The task: Starting at the line with "Inscrições abertas IDEP" and going on through the line with "Nutricionista", reproduce each line in the records below exactly and nothing more.
*** Opening of Extracted information ***
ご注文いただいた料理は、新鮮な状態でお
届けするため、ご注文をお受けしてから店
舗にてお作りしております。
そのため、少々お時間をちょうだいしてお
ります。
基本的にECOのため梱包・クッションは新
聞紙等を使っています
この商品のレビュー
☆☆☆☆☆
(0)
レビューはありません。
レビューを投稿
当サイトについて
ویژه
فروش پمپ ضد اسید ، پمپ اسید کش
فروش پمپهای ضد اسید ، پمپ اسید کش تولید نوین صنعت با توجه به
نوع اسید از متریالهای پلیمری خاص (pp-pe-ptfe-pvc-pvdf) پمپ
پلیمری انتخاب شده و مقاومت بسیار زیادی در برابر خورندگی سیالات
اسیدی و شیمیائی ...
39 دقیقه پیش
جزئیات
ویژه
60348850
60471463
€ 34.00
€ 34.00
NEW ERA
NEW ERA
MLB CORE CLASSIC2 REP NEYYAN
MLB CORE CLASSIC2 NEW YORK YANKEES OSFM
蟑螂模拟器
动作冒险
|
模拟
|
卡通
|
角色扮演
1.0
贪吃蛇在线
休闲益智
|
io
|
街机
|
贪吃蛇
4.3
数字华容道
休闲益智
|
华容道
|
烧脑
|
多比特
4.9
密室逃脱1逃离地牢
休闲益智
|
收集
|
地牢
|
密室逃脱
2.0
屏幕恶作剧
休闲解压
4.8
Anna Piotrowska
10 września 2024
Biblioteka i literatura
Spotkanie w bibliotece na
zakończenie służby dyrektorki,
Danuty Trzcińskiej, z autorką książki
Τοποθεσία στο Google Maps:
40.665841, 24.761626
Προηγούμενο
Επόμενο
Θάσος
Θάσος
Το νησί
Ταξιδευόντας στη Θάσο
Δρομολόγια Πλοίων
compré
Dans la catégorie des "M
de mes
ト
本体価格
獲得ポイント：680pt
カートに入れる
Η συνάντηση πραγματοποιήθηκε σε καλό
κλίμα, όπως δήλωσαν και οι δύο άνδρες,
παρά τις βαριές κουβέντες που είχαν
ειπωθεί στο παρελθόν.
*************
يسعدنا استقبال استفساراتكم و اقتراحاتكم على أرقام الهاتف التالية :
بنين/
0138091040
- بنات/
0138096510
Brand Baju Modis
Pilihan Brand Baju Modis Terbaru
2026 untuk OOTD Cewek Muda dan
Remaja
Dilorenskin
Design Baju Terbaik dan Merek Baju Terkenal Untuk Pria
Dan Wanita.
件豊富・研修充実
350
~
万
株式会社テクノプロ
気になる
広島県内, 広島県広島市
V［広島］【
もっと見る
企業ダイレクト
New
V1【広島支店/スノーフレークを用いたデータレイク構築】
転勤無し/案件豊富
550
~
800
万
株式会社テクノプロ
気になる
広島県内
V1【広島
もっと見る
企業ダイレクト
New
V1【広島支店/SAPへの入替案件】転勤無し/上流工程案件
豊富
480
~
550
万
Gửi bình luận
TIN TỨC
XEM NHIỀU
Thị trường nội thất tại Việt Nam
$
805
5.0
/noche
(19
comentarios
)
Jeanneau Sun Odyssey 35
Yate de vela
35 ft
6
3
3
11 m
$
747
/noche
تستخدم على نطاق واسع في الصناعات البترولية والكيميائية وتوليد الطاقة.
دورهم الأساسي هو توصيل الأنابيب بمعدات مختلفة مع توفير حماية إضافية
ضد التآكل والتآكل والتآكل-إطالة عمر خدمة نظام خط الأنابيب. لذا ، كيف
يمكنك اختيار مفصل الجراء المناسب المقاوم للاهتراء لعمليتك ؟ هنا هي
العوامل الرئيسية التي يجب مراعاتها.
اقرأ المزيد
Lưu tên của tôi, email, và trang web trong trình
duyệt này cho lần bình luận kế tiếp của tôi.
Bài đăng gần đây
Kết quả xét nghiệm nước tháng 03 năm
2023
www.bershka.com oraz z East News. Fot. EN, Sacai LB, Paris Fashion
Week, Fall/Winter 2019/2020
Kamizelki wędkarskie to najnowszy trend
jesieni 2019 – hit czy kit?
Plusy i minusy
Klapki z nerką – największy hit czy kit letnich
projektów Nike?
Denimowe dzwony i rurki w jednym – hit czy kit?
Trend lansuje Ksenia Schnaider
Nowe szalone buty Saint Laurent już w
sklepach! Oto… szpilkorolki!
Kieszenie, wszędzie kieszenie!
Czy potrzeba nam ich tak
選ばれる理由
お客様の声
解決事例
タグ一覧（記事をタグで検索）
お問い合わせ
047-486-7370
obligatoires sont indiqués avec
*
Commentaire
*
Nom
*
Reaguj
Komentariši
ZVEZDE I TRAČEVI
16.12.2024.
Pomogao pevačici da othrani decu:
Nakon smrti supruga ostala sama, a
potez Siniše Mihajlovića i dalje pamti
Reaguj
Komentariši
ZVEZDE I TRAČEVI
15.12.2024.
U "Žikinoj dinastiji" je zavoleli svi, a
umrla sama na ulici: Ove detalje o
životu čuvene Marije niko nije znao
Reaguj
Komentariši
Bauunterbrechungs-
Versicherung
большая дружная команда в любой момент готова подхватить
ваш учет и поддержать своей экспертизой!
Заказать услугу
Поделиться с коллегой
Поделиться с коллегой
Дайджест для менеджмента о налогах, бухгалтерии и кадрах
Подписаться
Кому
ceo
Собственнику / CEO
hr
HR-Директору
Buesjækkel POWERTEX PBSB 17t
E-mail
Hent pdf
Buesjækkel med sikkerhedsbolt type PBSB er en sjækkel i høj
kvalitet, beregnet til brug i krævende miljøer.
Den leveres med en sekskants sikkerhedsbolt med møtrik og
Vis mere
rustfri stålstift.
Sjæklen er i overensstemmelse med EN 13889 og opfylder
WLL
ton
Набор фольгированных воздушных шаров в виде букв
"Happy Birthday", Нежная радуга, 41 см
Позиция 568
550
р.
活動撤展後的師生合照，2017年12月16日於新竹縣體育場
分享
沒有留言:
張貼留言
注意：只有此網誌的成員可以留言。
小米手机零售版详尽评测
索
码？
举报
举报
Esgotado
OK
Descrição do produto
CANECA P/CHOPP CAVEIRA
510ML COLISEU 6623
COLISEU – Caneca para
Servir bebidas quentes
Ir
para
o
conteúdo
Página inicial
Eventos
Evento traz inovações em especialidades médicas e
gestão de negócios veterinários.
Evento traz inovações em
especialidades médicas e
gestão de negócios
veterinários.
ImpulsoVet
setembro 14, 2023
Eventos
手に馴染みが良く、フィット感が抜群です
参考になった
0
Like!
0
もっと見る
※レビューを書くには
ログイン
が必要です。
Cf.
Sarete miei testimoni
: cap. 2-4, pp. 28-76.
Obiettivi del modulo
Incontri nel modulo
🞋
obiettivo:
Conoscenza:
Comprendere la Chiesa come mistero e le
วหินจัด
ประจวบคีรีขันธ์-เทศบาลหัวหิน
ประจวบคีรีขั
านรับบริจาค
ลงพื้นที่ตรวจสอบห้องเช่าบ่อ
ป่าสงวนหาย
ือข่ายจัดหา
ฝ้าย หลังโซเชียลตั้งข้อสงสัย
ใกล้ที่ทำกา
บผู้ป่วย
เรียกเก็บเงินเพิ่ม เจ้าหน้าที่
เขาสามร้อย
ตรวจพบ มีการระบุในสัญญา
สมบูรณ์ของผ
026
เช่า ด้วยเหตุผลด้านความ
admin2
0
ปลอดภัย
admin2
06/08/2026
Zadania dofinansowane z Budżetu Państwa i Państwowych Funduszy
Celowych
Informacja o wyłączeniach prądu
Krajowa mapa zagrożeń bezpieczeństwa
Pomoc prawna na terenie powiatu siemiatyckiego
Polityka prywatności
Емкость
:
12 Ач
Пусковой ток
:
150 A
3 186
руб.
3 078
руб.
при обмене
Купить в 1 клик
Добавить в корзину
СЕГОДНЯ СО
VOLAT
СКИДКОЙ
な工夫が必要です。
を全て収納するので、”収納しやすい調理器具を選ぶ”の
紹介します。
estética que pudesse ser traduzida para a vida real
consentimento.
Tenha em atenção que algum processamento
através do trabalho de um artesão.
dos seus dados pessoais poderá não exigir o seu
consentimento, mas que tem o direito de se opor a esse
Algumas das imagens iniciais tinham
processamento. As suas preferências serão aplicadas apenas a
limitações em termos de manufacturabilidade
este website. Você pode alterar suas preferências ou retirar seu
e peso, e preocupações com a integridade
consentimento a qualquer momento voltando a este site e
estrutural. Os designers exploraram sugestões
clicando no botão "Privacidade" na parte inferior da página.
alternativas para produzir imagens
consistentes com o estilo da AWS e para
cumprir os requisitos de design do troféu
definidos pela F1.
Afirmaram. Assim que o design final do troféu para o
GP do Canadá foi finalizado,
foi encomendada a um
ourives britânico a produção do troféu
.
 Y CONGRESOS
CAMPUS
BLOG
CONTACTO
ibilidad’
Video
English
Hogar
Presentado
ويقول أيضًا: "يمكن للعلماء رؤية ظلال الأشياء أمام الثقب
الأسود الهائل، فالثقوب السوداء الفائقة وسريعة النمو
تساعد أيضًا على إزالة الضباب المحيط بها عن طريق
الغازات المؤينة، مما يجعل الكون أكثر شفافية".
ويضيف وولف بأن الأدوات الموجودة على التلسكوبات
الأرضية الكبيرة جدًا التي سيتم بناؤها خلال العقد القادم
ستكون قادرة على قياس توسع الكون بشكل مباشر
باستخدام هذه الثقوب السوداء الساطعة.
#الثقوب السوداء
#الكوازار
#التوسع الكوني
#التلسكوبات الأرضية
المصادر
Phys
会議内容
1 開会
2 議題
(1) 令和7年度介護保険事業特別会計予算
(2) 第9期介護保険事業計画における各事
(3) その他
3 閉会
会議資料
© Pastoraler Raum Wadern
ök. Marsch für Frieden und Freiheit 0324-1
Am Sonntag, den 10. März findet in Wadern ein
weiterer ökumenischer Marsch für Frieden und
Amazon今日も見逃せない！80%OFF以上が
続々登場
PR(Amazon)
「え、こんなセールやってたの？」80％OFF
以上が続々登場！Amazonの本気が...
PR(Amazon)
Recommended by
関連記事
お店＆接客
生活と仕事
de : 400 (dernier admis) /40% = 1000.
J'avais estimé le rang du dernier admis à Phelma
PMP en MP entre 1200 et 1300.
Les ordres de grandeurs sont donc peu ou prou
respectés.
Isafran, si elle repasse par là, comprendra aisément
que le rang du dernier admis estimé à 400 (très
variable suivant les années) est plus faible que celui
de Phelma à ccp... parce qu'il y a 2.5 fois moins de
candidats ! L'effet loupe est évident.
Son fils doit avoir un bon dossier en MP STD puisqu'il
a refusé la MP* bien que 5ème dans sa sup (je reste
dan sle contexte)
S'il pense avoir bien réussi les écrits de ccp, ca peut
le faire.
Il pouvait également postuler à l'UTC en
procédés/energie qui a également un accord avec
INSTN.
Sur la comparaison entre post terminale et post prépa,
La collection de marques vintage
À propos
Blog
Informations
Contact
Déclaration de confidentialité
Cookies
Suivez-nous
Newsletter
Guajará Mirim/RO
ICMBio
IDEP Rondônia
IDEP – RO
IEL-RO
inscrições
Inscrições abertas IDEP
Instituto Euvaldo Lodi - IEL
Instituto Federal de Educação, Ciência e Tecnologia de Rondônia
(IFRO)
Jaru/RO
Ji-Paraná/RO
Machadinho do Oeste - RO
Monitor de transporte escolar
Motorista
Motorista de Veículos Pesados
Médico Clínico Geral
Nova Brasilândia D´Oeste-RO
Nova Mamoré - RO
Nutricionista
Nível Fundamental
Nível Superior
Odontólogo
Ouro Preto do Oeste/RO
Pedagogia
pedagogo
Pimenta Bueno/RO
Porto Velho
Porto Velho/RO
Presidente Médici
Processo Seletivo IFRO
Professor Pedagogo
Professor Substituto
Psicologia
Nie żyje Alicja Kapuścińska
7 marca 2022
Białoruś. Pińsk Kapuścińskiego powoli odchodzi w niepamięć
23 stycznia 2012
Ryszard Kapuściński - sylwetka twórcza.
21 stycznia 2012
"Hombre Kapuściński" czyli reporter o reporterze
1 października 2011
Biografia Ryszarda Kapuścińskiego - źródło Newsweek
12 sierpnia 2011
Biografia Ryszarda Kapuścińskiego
*** Close of Extracted information ***
Task output:
Inscrições abertas IDEP
Instituto Euvaldo Lodi - IEL
Instituto Federal de Educação, Ciência e Tecnologia de Rondônia
(IFRO)
Jaru/RO
Ji-Paraná/RO
Machadinho do Oeste - RO
Monitor de transporte escolar
Motorista
Motorista de Veículos Pesados
Médico Clínico Geral
Nova Brasilândia D´Oeste-RO
Nova Mamoré - RO
Nutricionista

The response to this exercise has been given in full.